#### Work order:
From the entries below, extract every line that includes the word "Consectetuer".

═════ Available data

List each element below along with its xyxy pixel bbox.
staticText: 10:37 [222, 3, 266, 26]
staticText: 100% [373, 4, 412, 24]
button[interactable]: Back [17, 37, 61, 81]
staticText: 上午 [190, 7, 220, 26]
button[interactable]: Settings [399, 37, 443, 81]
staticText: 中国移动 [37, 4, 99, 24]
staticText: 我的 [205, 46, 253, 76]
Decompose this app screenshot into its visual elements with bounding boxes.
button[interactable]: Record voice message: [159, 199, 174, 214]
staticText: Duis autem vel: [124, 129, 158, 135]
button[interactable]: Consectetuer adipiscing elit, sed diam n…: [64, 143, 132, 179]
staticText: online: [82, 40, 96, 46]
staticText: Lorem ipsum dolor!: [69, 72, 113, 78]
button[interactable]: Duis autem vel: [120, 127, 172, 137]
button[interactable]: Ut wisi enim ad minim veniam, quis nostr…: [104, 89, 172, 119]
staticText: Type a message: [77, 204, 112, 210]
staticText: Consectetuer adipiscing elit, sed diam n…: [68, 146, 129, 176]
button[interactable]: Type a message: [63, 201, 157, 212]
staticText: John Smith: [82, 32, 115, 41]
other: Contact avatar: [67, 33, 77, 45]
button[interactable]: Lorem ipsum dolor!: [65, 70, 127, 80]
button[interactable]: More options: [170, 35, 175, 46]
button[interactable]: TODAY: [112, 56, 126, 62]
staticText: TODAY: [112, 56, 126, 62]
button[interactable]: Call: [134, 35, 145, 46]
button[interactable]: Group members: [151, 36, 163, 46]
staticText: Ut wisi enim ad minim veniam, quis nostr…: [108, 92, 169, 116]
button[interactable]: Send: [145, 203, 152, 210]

══════════

#### Final answer:
button[interactable]: Consectetuer adipiscing elit, sed diam n…: [64, 143, 132, 179]
staticText: Consectetuer adipiscing elit, sed diam n…: [68, 146, 129, 176]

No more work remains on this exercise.